Quetzaltenango se prepara para una noche de alto voltaje. Mañana, en el estadio Mario Camposeco, Xelajú MC y Municipal definirán al campeón del Torneo Clausura 2026, en el partido de vuelta de la final del futbol nacional. Los escarlatas llegan con una buena ventaja tras el partido de ida, pero si algo caracteriza una final en el Camposeco es que nada se regala: todo se pelea y un gol puede cambiarlo todo en un instante.

La eliminatoria favorece a Municipal, que llegará a la ciudad altense con amplia ventaja, luego de su contundente actuación en el partido de ida. Aquella noche, el cuadro escarlata ganó 4-1, con anotaciones de Cristian Hernández, Jefry Bantes, Pedro Altán y Alejandro Cabeza. El resultado le permite afrontar la vuelta con mayor tranquilidad, administrar los tiempos y manejar la presión que recaerá sobre el equipo local.
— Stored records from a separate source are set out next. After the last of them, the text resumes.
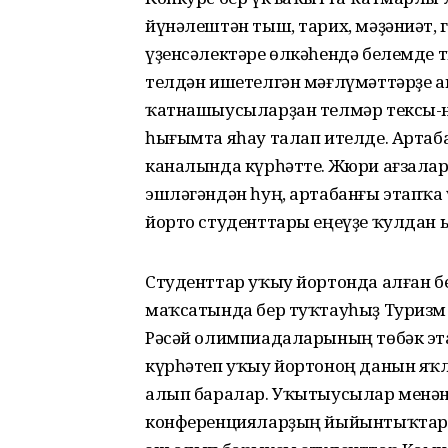
йүнәлештән тыш, тарих, мәҙәниәт, 
үҙенсәлектәре өлкәһендә белемде 
телдән ишетелгән мәғлүмәттәрҙе 
ҡатнашыусыларҙан телмәр тексы-н
һығымта яһау талап ителде. Артаб
каналында күрһәтте. Жюри ағзала
эшләгәндән һуң, артабанғы этапҡа 
йорто студенттары еңеүҙе ҡулдан
Студенттар уҡыу йортонда алған б
маҡсатында бер туҡтауһыҙ Туризм 
Рәсәй олимпиадаларының төбәк эт
күрһәтеп уҡыу йортоноң данын яҡл
алып баралар. Уҡытыусылар менән 
конференцияларҙың йыйынтыҡтары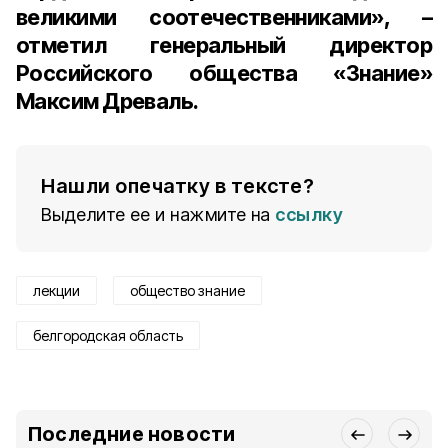
великими соотечественниками», –
отметил генеральный директор
Российского общества «Знание»
Максим Древаль.
Нашли опечатку в тексте?
Выделите ее и нажмите на
ссылку
лекции
общество знание
белгородская область
Последние новости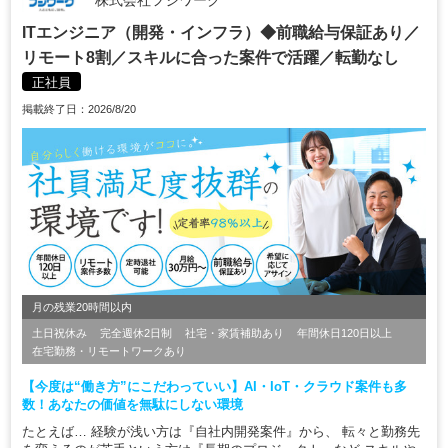
株式会社フジワーク
ITエンジニア（開発・インフラ）◆前職給与保証あり／
リモート8割／スキルに合った案件で活躍／転勤なし
正社員
掲載終了日：2026/8/20
月の残業20時間以内
土日祝休み
完全週休2日制
社宅・家賃補助あり
年間休日120日以上
在宅勤務・リモートワークあり
【今度は“働き方”にこだわっていい】AI・IoT・クラウド案件も多
数！あなたの価値を無駄にしない環境
たとえば… 経験が浅い方は『自社内開発案件』から、 転々と勤務先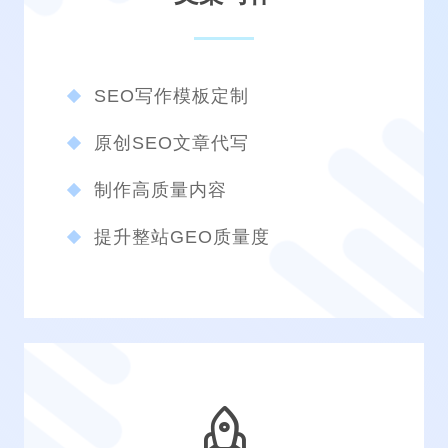
SEO写作模板定制
原创SEO文章代写
制作高质量内容
提升整站GEO质量度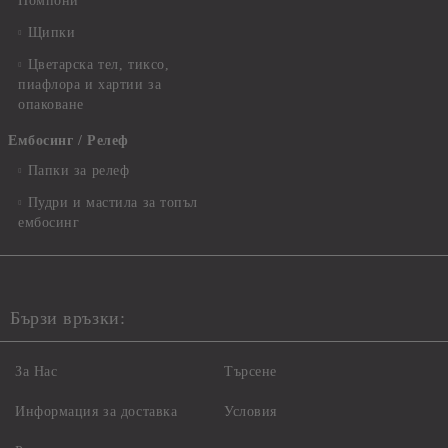
Помпони
Щипки
Цветарска тел, тиксо,
пиафлора и хартии за
опаковане
Ембосинг / Релеф
Папки за релеф
Пудри и мастила за топъл
ембосинг
Бързи връзки:
За Нас
Търсене
Информация за доставка
Условия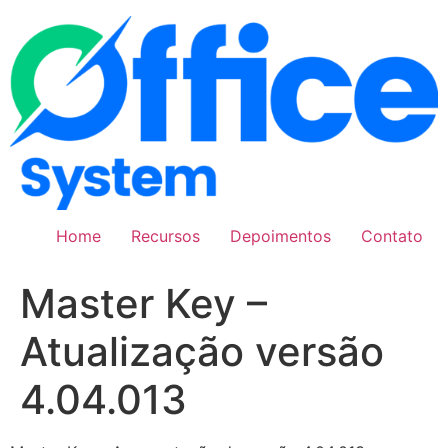
Pular
para
o
conteúdo
Home
Recursos
Depoimentos
Contato
Master Key –
Atualização versão
4.04.013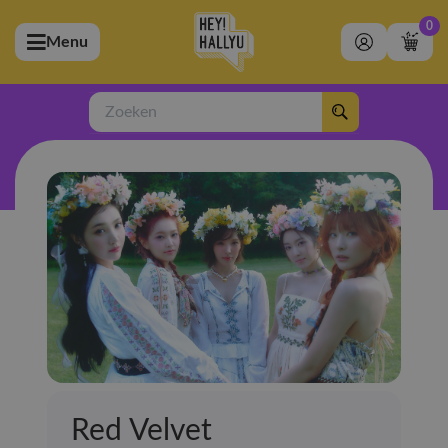
0
Menu
bmenu (Artiesten)
ubmenu (Merchandise)
Zoeken
bmenu (Exclusive)
bmenu (Winkel)
Red Velvet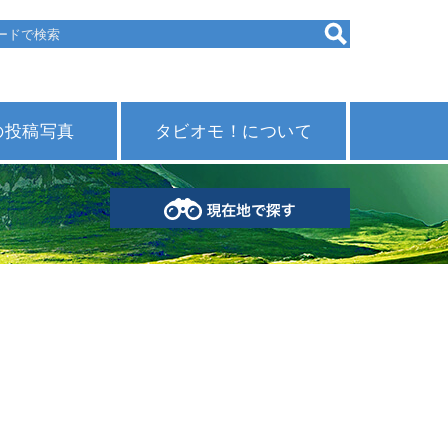
の投稿写真
タビオモ！について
Para Xelajú, el margen de error es nulo. El equipo dirigido por el mexicano Roberto Hernández está obligado a atacar desde el silbatazo inicial, porque necesita ganar por tres goles de diferencia para llevar la serie a la prórroga o imponerse por cuatro para coronarse campeón en el tiempo reglamentario. En una final, el reloj también pesa y cada minuto sin anotar aumenta la tensión; sin embargo, cada gol local puede transformar el ambiente y modificar el rumbo del partido.